Here's the high level draft if anyone has some thoughts:
- Implement a cluster of spamd servers with no Bayes but likely using
SQL prefs for some whitelist/blacklisting - Bayes not being used because
training and maintaining will likely be too difficult
- Implement txrep with SQL backend
- Implement a cluster of clamav boxes
- Implement an SPF record
- Implement postfix with xyz glue to test email on a scalable # of mx's
- Implement a few RBLs to block SMTP connections - I hate to recommend
this but ASF members are very sensitive to spam so I'm treading lightly
Regards,
KAM
Re: Recommendations for ASF SA Implementation
Posted by Reindl Harald <h....@thelounge.net>.
please stay on list
Am 18.03.2015 um 10:46 schrieb Anthony Cartmell:
>> no, we have per day 300 SA rejects and had 20 clamav hits before change
>> the order, now the SA reject-count is not much different and only 5
>> clamav hits per day
>
> I was just reporting that MailScanner had changed its order of scanning
> following the introduction of third-party ClamAV signatures.
>
> A potential benefit of running SA second is to allow scoring of the
> ClamAV signature matches so that you can fine-tune how much effect each
> group of signatures have
correct - but what you mostly want to achieve on a server with
noticeable load is reject as soon as possible and skip as much as
possible restrictions and scanners
wrap them that way would double the load and the potential benefit needs
to be really careful considered given that in case of malware you want
to reject in any case and that SA runs *all* tests with high costs
most of our SA rejects are coming with a score above 15 while reject
starting with 8.0 and what i also have in mind is how to weight such
decisions in case of a message has BAYES_00 but contains malware - who
is right: the clamav signature or the BAYES_00 - i would say the
signature (yes, with a FP risk you have anyways)

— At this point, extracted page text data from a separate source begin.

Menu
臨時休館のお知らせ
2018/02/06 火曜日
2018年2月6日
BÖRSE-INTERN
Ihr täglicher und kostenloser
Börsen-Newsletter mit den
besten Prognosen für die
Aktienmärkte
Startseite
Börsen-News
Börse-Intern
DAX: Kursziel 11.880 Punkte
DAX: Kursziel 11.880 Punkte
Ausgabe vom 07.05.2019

the initial post was as far as i understood it about the complete
infrastructure of a inbound MX hence
* postscreen RBL scoring
* postscreen protocol checks
* envelope restricitions
* SPF backed with DNSWL saftey nets
* PTR restricitons with more DNSWL saftey nets
* HELo restricitons with more DNSWL saftey nets
* sender verify for senders not on any DNSWL and no SPF
* expensive contentscanner with most reject hits
* expensive contenscanner with less reject hits
* most expensive contentscanner with only a few reject hits
the point is that you can handle much more load without clustering and
even if your load still is that high to need clustering it makes a
difference in how many cluster nodes you need at the end
Re: Recommendations for ASF SA Implementation
Posted by Reindl Harald <h....@thelounge.net>.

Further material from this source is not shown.